Low-fat dairy products like milk, yoghurt, cheese: Contains calcium and vitamin D to maintain bone strength.
Leafy greens like spinach, kale: High in calcium, magnesium, and antioxidants that support bone and heart health.
Fatty fish like salmon, sardines and mackerel: Rich in omega-3 fatty acids that help reduce inflammation and support heart health.
Nuts like almonds and walnuts: Provide healthy fats, protein, and magnesium that help manage cholesterol and energy levels.
Seeds like flaxseeds and chia seeds: Contain lignans and fiber that may support hormonal balance and digestion.
Whole grains like oats, brown rice, quinoa: Help maintain steady energy levels and support heart health.
Fresh fruits like berries, apples and oranges): Rich in antioxidants and vitamins that support immunity and skin health.
Legumes like lentils, chickpeas, beans: Good source of plant protein and iron that support muscle health and energy.
Avocado: Is loaded with healthy fats, fiber, and potassium to support heart health, manage cholesterol levels, and stay energetic during this phase.

While these foods can help manage your health, there are also things one should ideally avoid indulging in such as processed foods, excess sugar, and refined carbohydrates, that can cause weight gain. “Cut down on caffeine, salty foods, and alcohol, as they may worsen hot flashes, disturb sleep, and affect bone health.
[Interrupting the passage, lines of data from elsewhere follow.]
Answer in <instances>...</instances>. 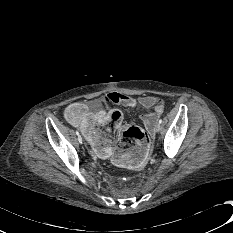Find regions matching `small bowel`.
<instances>
[{
    "mask_svg": "<svg viewBox=\"0 0 233 233\" xmlns=\"http://www.w3.org/2000/svg\"><path fill=\"white\" fill-rule=\"evenodd\" d=\"M108 104L151 109L149 113L141 117L147 130L151 132L156 120L164 111V100L148 95L134 98L122 93L110 92L100 99L86 102L83 105L85 111L79 122L72 123L81 130L88 140L94 155L107 159L111 163L123 165L127 169L139 170L149 157L150 148L145 143L135 144L131 148H121L116 145L115 140L103 135V133H107L110 130L111 125L118 131L123 120L122 113L119 110L106 112L103 109ZM97 126L101 127L103 133Z\"/></svg>",
    "mask_w": 233,
    "mask_h": 233,
    "instance_id": "1",
    "label": "small bowel"
}]
</instances>
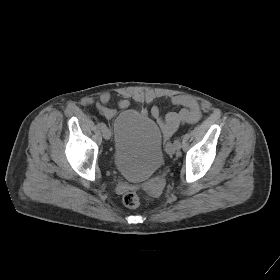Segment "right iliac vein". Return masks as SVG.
<instances>
[{
    "label": "right iliac vein",
    "instance_id": "obj_1",
    "mask_svg": "<svg viewBox=\"0 0 280 280\" xmlns=\"http://www.w3.org/2000/svg\"><path fill=\"white\" fill-rule=\"evenodd\" d=\"M102 135L106 140H108L111 137V131L107 127H105L102 129Z\"/></svg>",
    "mask_w": 280,
    "mask_h": 280
}]
</instances>
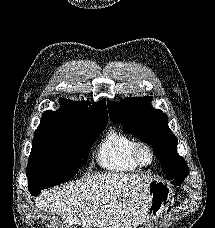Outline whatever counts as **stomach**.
Masks as SVG:
<instances>
[{
  "instance_id": "obj_1",
  "label": "stomach",
  "mask_w": 215,
  "mask_h": 228,
  "mask_svg": "<svg viewBox=\"0 0 215 228\" xmlns=\"http://www.w3.org/2000/svg\"><path fill=\"white\" fill-rule=\"evenodd\" d=\"M146 196L150 224H156L162 218L164 210L168 208L171 198H173L172 188L162 180H153L148 184Z\"/></svg>"
}]
</instances>
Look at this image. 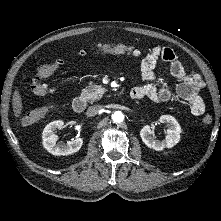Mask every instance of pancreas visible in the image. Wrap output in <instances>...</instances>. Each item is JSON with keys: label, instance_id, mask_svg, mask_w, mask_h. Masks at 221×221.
<instances>
[{"label": "pancreas", "instance_id": "pancreas-1", "mask_svg": "<svg viewBox=\"0 0 221 221\" xmlns=\"http://www.w3.org/2000/svg\"><path fill=\"white\" fill-rule=\"evenodd\" d=\"M105 91L106 89L103 88L102 86L91 84L82 90L81 96L87 102L93 103L97 100H100Z\"/></svg>", "mask_w": 221, "mask_h": 221}]
</instances>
It is better to bid adieu to pizza, pasta, namkeens, samosa, vada, bhajiya, sweets, chips, French fries, bakery items such as cakes, biscuits, pastry, muffins, frozen foods, candies, colas, sodas. Take the help of an expert and adhere to healthy eating.”
Dr. Khan also explains that while most nutritional needs can be achieved through a nutritionally balanced diet, one might need supplements like calcium, vitamin D, or iron if a deficiency is identified or dietary intake is inadequate. “Take supplements as per the expert’s recommendations only,” she says.
Adjusting your dietary needs according to what your body needs at different phases of your life is important so you can sail through the change easily and with as minimal disturbance as possible. Before starting or changing your diet extremely, it is always best to consult your healthcare provider so you can make changes according to what your body needs.